The Artist of El Salvador
In this cold weather, his paintings will remind you of spring. Fernando Llort and his colorful paintings are like spring because he depicts many birds and flowers in his paintings. He is also known in El Salvador as the “Nation’s Artist.”
During the 70s, Fernando Llort moved to a small villag
e in Chalatenango, La Palma where he lived most of his life and taught people how to paint and do ceramics. He soon started a cooperative-school where members did wood working. The workshop eventually took the name “The seed of God”. With the first craftsmen the work began with the rustic materials of the area: the same copinol seed and the pine wood, whose drawings were painted with tempera and subsequently varnished. Due to the demand for handicrafts, which also gave rise to the "Palmeño style”, the number of workers increased and the cooperative was formalized in 1977.
The work of Fernando Llort has modernist and pop art influences; however, it is impregnated with the traditional culture with pre- Columbian and pre-Renaissance shades and in its way has included the ethnic, local, and religious incentives which form an idealized world, similar to the community that he himself must have imagined in La Palma. His work ignores the borders between cult and popular art, and has prioritized "social function, teaching and community benefit".

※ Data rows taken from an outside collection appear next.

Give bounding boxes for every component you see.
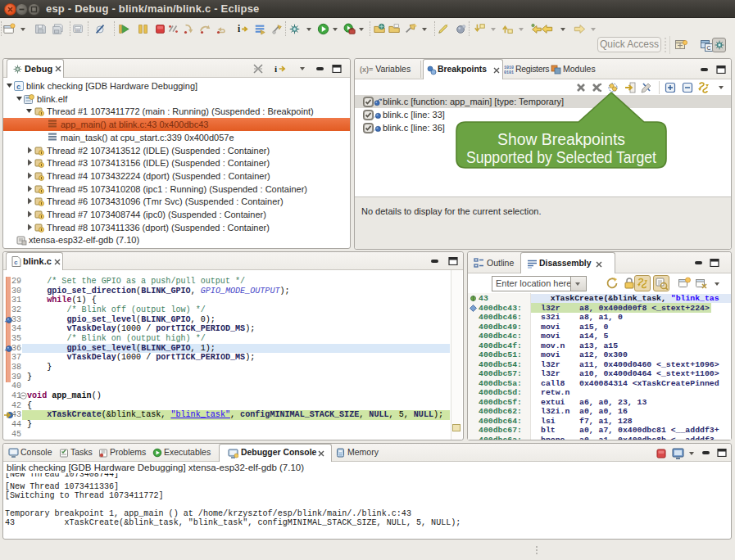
- svg-text:0101: 0101: [504, 70, 514, 75]
- svg-text:Supported by Selected Target: Supported by Selected Target: [466, 148, 657, 166]
- svg-text:i: i: [238, 24, 241, 34]
- svg-text:888: 888: [75, 29, 81, 33]
- svg-text:c: c: [16, 84, 20, 92]
- svg-text:i: i: [274, 64, 277, 74]
- svg-text:C: C: [707, 45, 711, 51]
- svg-text:Show Breakpoints: Show Breakpoints: [497, 130, 625, 148]
- svg-text:c: c: [14, 259, 18, 266]
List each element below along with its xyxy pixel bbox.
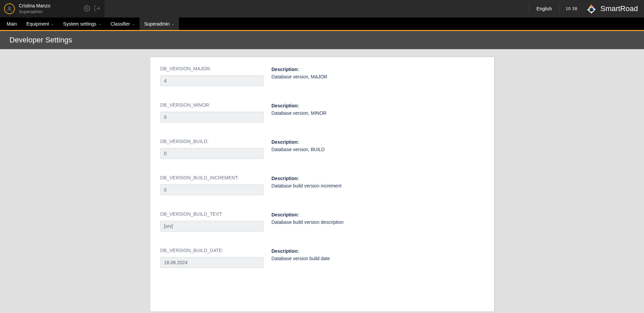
description-heading: Description:	[272, 212, 484, 217]
nav-item-system-settings[interactable]: System settings⌄	[58, 18, 106, 30]
clock: 10 38	[559, 4, 584, 13]
chevron-down-icon: ⌄	[51, 22, 54, 26]
description-heading: Description:	[272, 67, 484, 72]
setting-left: DB_VERSION_BUILD:	[160, 139, 272, 159]
svg-rect-9	[587, 9, 589, 10]
setting-description: Description:Database build version descr…	[272, 211, 484, 232]
nav-item-main[interactable]: Main	[2, 18, 22, 30]
setting-label: DB_VERSION_BUILD:	[160, 139, 272, 144]
setting-label: DB_VERSION_BUILD_DATE:	[160, 248, 272, 253]
nav-item-label: Equipment	[26, 21, 49, 27]
language-selector[interactable]: English	[529, 4, 559, 13]
settings-card: DB_VERSION_MAJOR:Description:Database ve…	[150, 57, 494, 311]
svg-rect-10	[591, 12, 592, 13]
setting-input[interactable]	[160, 257, 264, 268]
description-heading: Description:	[272, 139, 484, 145]
setting-left: DB_VERSION_BUILD_INCREMENT:	[160, 175, 272, 195]
setting-description: Description:Database version build date	[272, 248, 484, 268]
setting-row: DB_VERSION_BUILD:Description:Database ve…	[160, 139, 484, 159]
setting-left: DB_VERSION_BUILD_TEXT:	[160, 211, 272, 232]
setting-row: DB_VERSION_BUILD_DATE:Description:Databa…	[160, 248, 484, 268]
nav-item-classifier[interactable]: Classifier⌄	[106, 18, 140, 30]
description-text: Database version build date	[272, 256, 484, 261]
nav-item-label: System settings	[63, 21, 96, 27]
svg-rect-8	[594, 9, 595, 10]
setting-row: DB_VERSION_BUILD_TEXT:Description:Databa…	[160, 211, 484, 232]
setting-input[interactable]	[160, 75, 264, 86]
brand-logo-icon	[586, 3, 597, 14]
setting-input[interactable]	[160, 112, 264, 123]
description-text: Database version, MINOR	[272, 110, 484, 116]
description-text: Database version, MAJOR	[272, 74, 484, 79]
nav-item-label: Classifier	[111, 21, 130, 27]
setting-input[interactable]	[160, 184, 264, 195]
svg-marker-3	[591, 4, 594, 7]
gear-icon[interactable]	[84, 5, 90, 13]
avatar[interactable]	[4, 3, 15, 14]
chevron-down-icon: ⌄	[132, 22, 135, 26]
setting-row: DB_VERSION_MINOR:Description:Database ve…	[160, 102, 484, 123]
brand-name: SmartRoad	[601, 4, 638, 13]
description-heading: Description:	[272, 103, 484, 108]
description-text: Database build version description	[272, 219, 484, 225]
setting-label: DB_VERSION_MINOR:	[160, 102, 272, 108]
setting-label: DB_VERSION_MAJOR:	[160, 66, 272, 71]
description-heading: Description:	[272, 176, 484, 181]
brand[interactable]: SmartRoad	[584, 3, 644, 14]
description-text: Database version, BUILD	[272, 147, 484, 152]
logout-icon[interactable]	[94, 5, 100, 13]
nav-item-label: Superadmin	[144, 21, 170, 27]
setting-description: Description:Database build version incre…	[272, 175, 484, 195]
setting-description: Description:Database version, MAJOR	[272, 66, 484, 86]
setting-left: DB_VERSION_MAJOR:	[160, 66, 272, 86]
setting-row: DB_VERSION_MAJOR:Description:Database ve…	[160, 66, 484, 86]
user-block: Cristina Manzo Superadmin	[0, 0, 104, 18]
setting-label: DB_VERSION_BUILD_TEXT:	[160, 211, 272, 217]
user-text: Cristina Manzo Superadmin	[19, 3, 84, 14]
topbar: Cristina Manzo Superadmin English 10 38	[0, 0, 644, 18]
setting-left: DB_VERSION_BUILD_DATE:	[160, 248, 272, 268]
setting-description: Description:Database version, MINOR	[272, 102, 484, 123]
description-text: Database build version increment	[272, 183, 484, 188]
nav-item-label: Main	[7, 21, 17, 27]
svg-point-0	[8, 7, 10, 9]
setting-row: DB_VERSION_BUILD_INCREMENT:Description:D…	[160, 175, 484, 195]
svg-point-1	[86, 7, 88, 9]
setting-description: Description:Database version, BUILD	[272, 139, 484, 159]
setting-label: DB_VERSION_BUILD_INCREMENT:	[160, 175, 272, 180]
setting-input[interactable]	[160, 221, 264, 232]
description-heading: Description:	[272, 248, 484, 254]
user-name: Cristina Manzo	[19, 3, 84, 9]
chevron-down-icon: ⌄	[172, 22, 174, 26]
setting-input[interactable]	[160, 148, 264, 159]
navbar: MainEquipment⌄System settings⌄Classifier…	[0, 18, 644, 31]
chevron-down-icon: ⌄	[98, 22, 101, 26]
content-area: DB_VERSION_MAJOR:Description:Database ve…	[0, 49, 644, 311]
nav-item-equipment[interactable]: Equipment⌄	[22, 18, 58, 30]
user-role: Superadmin	[19, 9, 84, 14]
nav-item-superadmin[interactable]: Superadmin⌄	[140, 18, 179, 30]
person-icon	[7, 6, 12, 11]
svg-marker-4	[589, 4, 591, 7]
page-title: Developer Settings	[0, 31, 644, 49]
setting-left: DB_VERSION_MINOR:	[160, 102, 272, 123]
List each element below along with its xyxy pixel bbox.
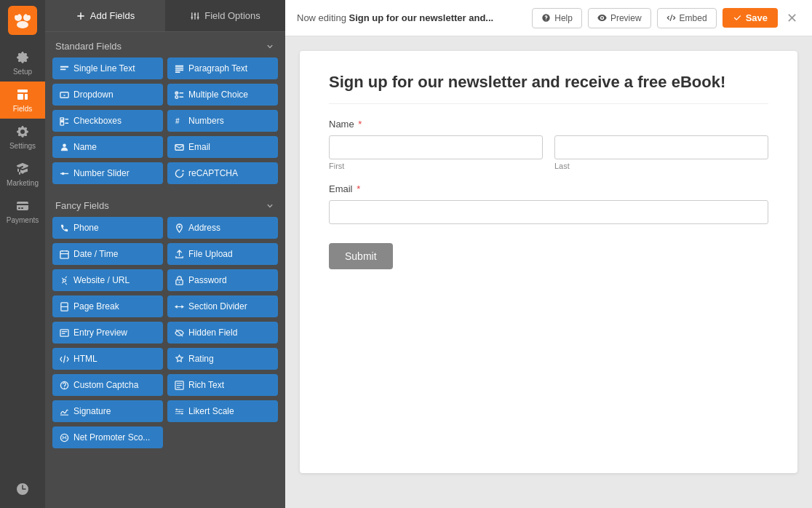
name-required-marker: * <box>356 119 362 130</box>
field-btn-phone[interactable]: Phone <box>52 217 163 239</box>
field-btn-net-promoter-label: Net Promoter Sco... <box>73 432 150 442</box>
field-btn-page-break[interactable]: Page Break <box>52 295 163 317</box>
save-button[interactable]: Save <box>723 8 778 28</box>
svg-point-30 <box>176 408 178 410</box>
field-btn-single-line-text-label: Single Line Text <box>73 63 135 74</box>
last-name-input[interactable] <box>554 135 768 159</box>
field-btn-single-line-text[interactable]: Single Line Text <box>52 57 163 79</box>
svg-point-31 <box>178 410 180 412</box>
email-field-label: Email * <box>329 183 768 194</box>
field-btn-recaptcha[interactable]: reCAPTCHA <box>167 162 278 184</box>
field-btn-file-upload-label: File Upload <box>188 249 233 259</box>
field-btn-custom-captcha-label: Custom Captcha <box>73 380 138 390</box>
field-btn-password[interactable]: Password <box>167 269 278 291</box>
svg-point-34 <box>63 436 64 437</box>
checkboxes-icon <box>60 116 69 126</box>
field-btn-signature-label: Signature <box>73 406 111 416</box>
form-title-breadcrumb: Sign up for our newsletter and... <box>349 12 494 23</box>
first-name-input[interactable] <box>329 135 543 159</box>
help-button[interactable]: Help <box>532 8 582 28</box>
submit-label: Submit <box>345 250 377 262</box>
field-btn-number-slider[interactable]: Number Slider <box>52 162 163 184</box>
fancy-fields-collapse-icon[interactable] <box>265 201 275 211</box>
hidden-field-icon <box>175 328 184 338</box>
field-btn-address-label: Address <box>188 223 220 233</box>
field-btn-custom-captcha[interactable]: Custom Captcha <box>52 374 163 396</box>
sidebar-item-marketing[interactable]: Marketing <box>0 156 45 193</box>
field-btn-checkboxes[interactable]: Checkboxes <box>52 110 163 132</box>
field-btn-multiple-choice[interactable]: Multiple Choice <box>167 84 278 106</box>
svg-point-3 <box>17 21 28 28</box>
name-icon <box>60 143 69 152</box>
field-btn-signature[interactable]: Signature <box>52 400 163 422</box>
field-btn-numbers[interactable]: # Numbers <box>167 110 278 132</box>
field-btn-dropdown-label: Dropdown <box>73 90 114 100</box>
top-bar: Now editing Sign up for our newsletter a… <box>285 0 812 36</box>
tab-field-options-label: Field Options <box>204 10 260 21</box>
sidebar-nav: Setup Fields Settings Marketing Payments <box>0 0 45 508</box>
form-preview-area: Sign up for our newsletter and receive a… <box>285 36 812 508</box>
likert-scale-icon <box>175 407 184 416</box>
page-break-icon <box>60 302 69 311</box>
field-btn-section-divider[interactable]: Section Divider <box>167 295 278 317</box>
sidebar-item-setup-label: Setup <box>13 68 32 76</box>
single-line-text-icon <box>60 64 69 74</box>
file-upload-icon <box>175 250 184 259</box>
rich-text-icon <box>175 381 184 390</box>
sidebar-item-setup[interactable]: Setup <box>0 44 45 82</box>
field-btn-file-upload[interactable]: File Upload <box>167 243 278 265</box>
html-icon <box>60 354 69 364</box>
field-btn-date-time[interactable]: Date / Time <box>52 243 163 265</box>
tab-add-fields-label: Add Fields <box>90 10 135 21</box>
paragraph-text-icon <box>175 64 184 74</box>
field-btn-likert-scale[interactable]: Likert Scale <box>167 400 278 422</box>
field-btn-checkboxes-label: Checkboxes <box>73 116 122 126</box>
name-field-label: Name * <box>329 119 768 130</box>
svg-point-35 <box>65 436 66 437</box>
field-btn-rating-label: Rating <box>188 354 214 364</box>
field-btn-website-url[interactable]: Website / URL <box>52 269 163 291</box>
sidebar-item-fields[interactable]: Fields <box>0 82 45 119</box>
field-btn-paragraph-text[interactable]: Paragraph Text <box>167 57 278 79</box>
field-btn-net-promoter[interactable]: Net Promoter Sco... <box>52 426 163 448</box>
svg-rect-0 <box>8 6 37 35</box>
sidebar-item-marketing-label: Marketing <box>7 179 39 187</box>
standard-fields-collapse-icon[interactable] <box>265 41 275 52</box>
svg-point-11 <box>175 95 178 98</box>
tab-field-options[interactable]: Field Options <box>165 0 285 31</box>
field-btn-rating[interactable]: Rating <box>167 348 278 370</box>
sidebar-item-settings[interactable]: Settings <box>0 119 45 156</box>
embed-label: Embed <box>680 13 707 23</box>
field-btn-entry-preview[interactable]: Entry Preview <box>52 322 163 344</box>
field-btn-email[interactable]: Email <box>167 136 278 158</box>
custom-captcha-icon <box>60 381 69 390</box>
close-button[interactable]: ✕ <box>784 9 800 28</box>
top-bar-actions: Help Preview Embed Save ✕ <box>532 8 800 28</box>
field-btn-website-url-label: Website / URL <box>73 275 130 285</box>
field-btn-rich-text[interactable]: Rich Text <box>167 374 278 396</box>
embed-button[interactable]: Embed <box>657 8 717 28</box>
field-btn-hidden-field[interactable]: Hidden Field <box>167 322 278 344</box>
sidebar-item-settings-label: Settings <box>9 142 36 150</box>
field-btn-html-label: HTML <box>73 354 97 364</box>
submit-button[interactable]: Submit <box>329 243 393 269</box>
first-name-wrap: First <box>329 135 543 170</box>
svg-point-22 <box>179 281 180 282</box>
save-icon <box>733 13 742 23</box>
svg-rect-24 <box>60 329 68 336</box>
recaptcha-icon <box>175 169 184 178</box>
sidebar-item-history[interactable] <box>0 476 45 502</box>
dropdown-icon <box>60 90 69 100</box>
field-btn-multiple-choice-label: Multiple Choice <box>188 90 248 100</box>
sidebar-item-payments[interactable]: Payments <box>0 193 45 230</box>
field-btn-address[interactable]: Address <box>167 217 278 239</box>
preview-button[interactable]: Preview <box>588 8 651 28</box>
field-btn-dropdown[interactable]: Dropdown <box>52 84 163 106</box>
svg-point-27 <box>64 387 65 388</box>
field-btn-paragraph-text-label: Paragraph Text <box>188 63 247 74</box>
email-input[interactable] <box>329 200 768 224</box>
tab-add-fields[interactable]: Add Fields <box>45 0 165 31</box>
field-btn-html[interactable]: HTML <box>52 348 163 370</box>
field-btn-name[interactable]: Name <box>52 136 163 158</box>
field-btn-name-label: Name <box>73 142 97 152</box>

Llort's work had already become a symbol of El Salvador's identity, and especially of La Palma. A commission to erect a temple and the elaboration of the ritual objects - among them a stole - contributed to the mass Pope John Paul II officiated in 1983 in the city of San Salvador. Other creations include a mural at the President Hotel (later destroyed), and the decoration of the chapel "Monsignor Romero" in the Central American University Jose Simeon Canas in 1985.
On October 1, 2013, the Ministry of Culture of the Presidency of El Salvador, designated Llort as the winner of the National Culture Award. According to this entity, the awarding of the award was based on "his merits as a cultural manager and for having transformed the community through the teaching of his artistic designs applied to crafts, which developed a sustainable community industry”.